The now defunct landing pages included seemingly nonsensical AI-generated text, which followed the pattern “However, [x] have begun to rent [z]” where x and z can be interchangeable with virtually any word. Meta ads’ descriptions included similar patterns, indicating further similarity with the textual pattern. The DFRLab also found that the text on the identified websites corresponds to a Scribd file.

Using scripts known as “Google dorks” to identify websites with similar content, the DFRLab uncovered more landing pages featuring identical text patterns. For websites that were no longer functioning, the DFRLab used cached and archived versions to identify websites that contained the redirect script in their source code.
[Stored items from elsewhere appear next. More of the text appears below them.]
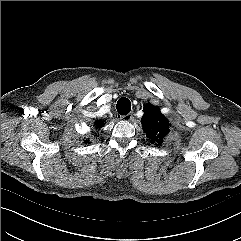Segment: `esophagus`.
Listing matches in <instances>:
<instances>
[{
  "mask_svg": "<svg viewBox=\"0 0 241 241\" xmlns=\"http://www.w3.org/2000/svg\"><path fill=\"white\" fill-rule=\"evenodd\" d=\"M133 118V114L132 113H128L126 115L120 116V119L123 121H130Z\"/></svg>",
  "mask_w": 241,
  "mask_h": 241,
  "instance_id": "1",
  "label": "esophagus"
}]
</instances>
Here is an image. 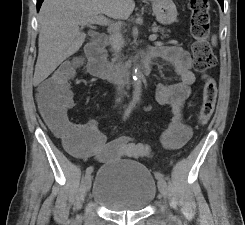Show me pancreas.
I'll return each mask as SVG.
<instances>
[{
	"label": "pancreas",
	"mask_w": 245,
	"mask_h": 225,
	"mask_svg": "<svg viewBox=\"0 0 245 225\" xmlns=\"http://www.w3.org/2000/svg\"><path fill=\"white\" fill-rule=\"evenodd\" d=\"M153 31L154 32L160 31L161 33H164V29L163 28H160L159 26H156V25L153 26Z\"/></svg>",
	"instance_id": "1"
}]
</instances>
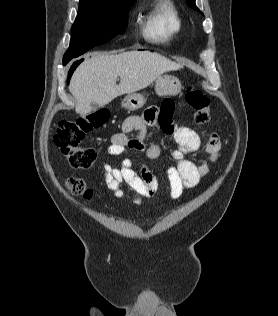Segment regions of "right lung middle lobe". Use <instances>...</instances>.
Here are the masks:
<instances>
[{
  "instance_id": "1",
  "label": "right lung middle lobe",
  "mask_w": 278,
  "mask_h": 316,
  "mask_svg": "<svg viewBox=\"0 0 278 316\" xmlns=\"http://www.w3.org/2000/svg\"><path fill=\"white\" fill-rule=\"evenodd\" d=\"M131 4L132 1L107 4L80 2L63 63L67 64L90 48L122 34L127 28V13Z\"/></svg>"
}]
</instances>
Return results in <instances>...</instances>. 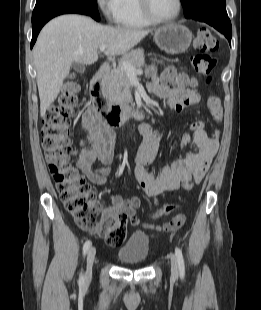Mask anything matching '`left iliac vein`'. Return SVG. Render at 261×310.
Segmentation results:
<instances>
[{
  "label": "left iliac vein",
  "instance_id": "4c4485c4",
  "mask_svg": "<svg viewBox=\"0 0 261 310\" xmlns=\"http://www.w3.org/2000/svg\"><path fill=\"white\" fill-rule=\"evenodd\" d=\"M171 259V277L172 279H177L178 277V264H177V259L174 254L170 255Z\"/></svg>",
  "mask_w": 261,
  "mask_h": 310
}]
</instances>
The DFRLab believes it may be possible to deactivate the landing pages, complicating data collection, as the domains would sometimes return 404 errors or redirect users to generic websites such as Bing.

Gateway pages

By decoding the Base64 string, we uncovered that the gateway domain name was followed by a set of characters that indicate to which article and impersonating website the landing website should redirect the user.

The gateway pages appeared to be geo-fenced, meaning that access is dependent on the geolocation of the user’s IP-address.
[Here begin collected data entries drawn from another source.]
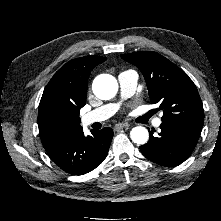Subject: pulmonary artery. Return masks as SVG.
<instances>
[{
  "label": "pulmonary artery",
  "instance_id": "obj_1",
  "mask_svg": "<svg viewBox=\"0 0 221 221\" xmlns=\"http://www.w3.org/2000/svg\"><path fill=\"white\" fill-rule=\"evenodd\" d=\"M118 81L120 86L121 97L124 99L129 98L134 94L136 90L138 75L133 70L122 71L118 75ZM118 108L119 103H110L103 105L97 109L92 110L91 112L86 113L82 117V123L84 125H90L95 122L104 121L111 117L113 114H115ZM161 123V118H156L153 122V125L155 127H159Z\"/></svg>",
  "mask_w": 221,
  "mask_h": 221
}]
</instances>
Destination: media doppelgangers

Some of the URLs that remained active led to newly created articles on previously identified doppelganger websites. The DFRLab found evidence of new forged articles mimicking Ukrainian and French news outlets. Similar to prior reports on Operation Doppelganger, the fake outlets continue to engage in typo-squatting, a technique that involves purchasing domain names that are almost identical to authoritative websites to mimic credible sources. In this campaign, the domain extensions were the only differentiator.
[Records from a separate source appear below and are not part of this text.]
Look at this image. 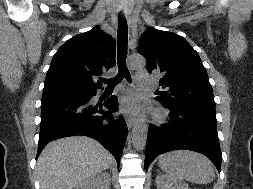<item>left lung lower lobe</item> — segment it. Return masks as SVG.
<instances>
[{
	"label": "left lung lower lobe",
	"mask_w": 253,
	"mask_h": 189,
	"mask_svg": "<svg viewBox=\"0 0 253 189\" xmlns=\"http://www.w3.org/2000/svg\"><path fill=\"white\" fill-rule=\"evenodd\" d=\"M166 107L171 110L170 123L161 128L149 127L145 170L160 154L176 149H189L207 156L220 172L222 155L216 113L183 106Z\"/></svg>",
	"instance_id": "left-lung-lower-lobe-1"
}]
</instances>
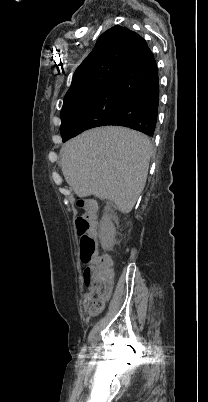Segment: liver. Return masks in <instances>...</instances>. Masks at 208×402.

A screenshot of the doppelganger website unian(.)pm impersonating Ukrainian news outlet Unian. (Source:
A screenshot of the doppelganger website unian(.)pm impersonating Ukrainian news outlet Unian. (Source:

One impersonated media organization, the French outlet Le Point, was flagged in Meta’s Adversarial Threat November 2023 report. We identified a new article impersonating the outlet, using the URLlepoint(.)foo,with the headline, “The war for power starts in Ukraine.” The article spreads claims of an alleged fight between Zelensky and his former chief of General Staff Valery Zaluzhny. After Zelensky dismissed Zaluzhny on February 8, documents reportedly obtained by European intelligence services indicate that the Kremlin pushed false stories “to exploit what were then rumored tensions between the two Ukrainian leaders.”

A screenshot of the doppelganger website lepoint(.)foo impersonating French news outlet Le Point. (Source: lepoint(.)foo/archive)
A screenshot of the doppelganger website lepoint(.)foo impersonating French news outlet Le Point. (Source: lepoint(.)foo/archive)

The DFRLab also found a newly created doppelganger domain impersonating the French news outlet Le Parisien. The domain leparisien(.)re appears to have been registered in December 2023. The fraudulent news outlet not only shared disinformation narratives about Ukraine, but also criticized French politicians.

Fake articles impersonating French news outlet Le Parisien, posted on the doppelganger news outlet leparisien(.)re. (Sources: at left: leparisien(.)re/archive; at right: leparisien(.)re/archive)
Fake articles impersonating French news outlet Le Parisien, posted on the doppelganger news outlet leparisien(.)re. (Sources: at left: leparisien(.)re/archive; at right: leparisien(.)re/archive)

A January 2024 ruling by the French Association for Cooperative Internet Naming (AFNIC), ordered that the false domain leparisien(.)re be repossessed by the original outlet Le Parisien. At the time of writing, however, the domains is still active and running a doppelganger version of Le Parisien.

Despite rapid takedowns, new ads continue to appear on Facebook. A complex and wide array of websites are utilized by the operation to target audiences in Europe. The multiplication of geo-fenced gateway websites, as well as the purchase of typo-squatting domains, reveals how the doppelganger operation continues to evolve its tactics.

Note: The authors want to thank a group of Ukrainian volunteers that tracked Ukraine-facing ads for multiple leads.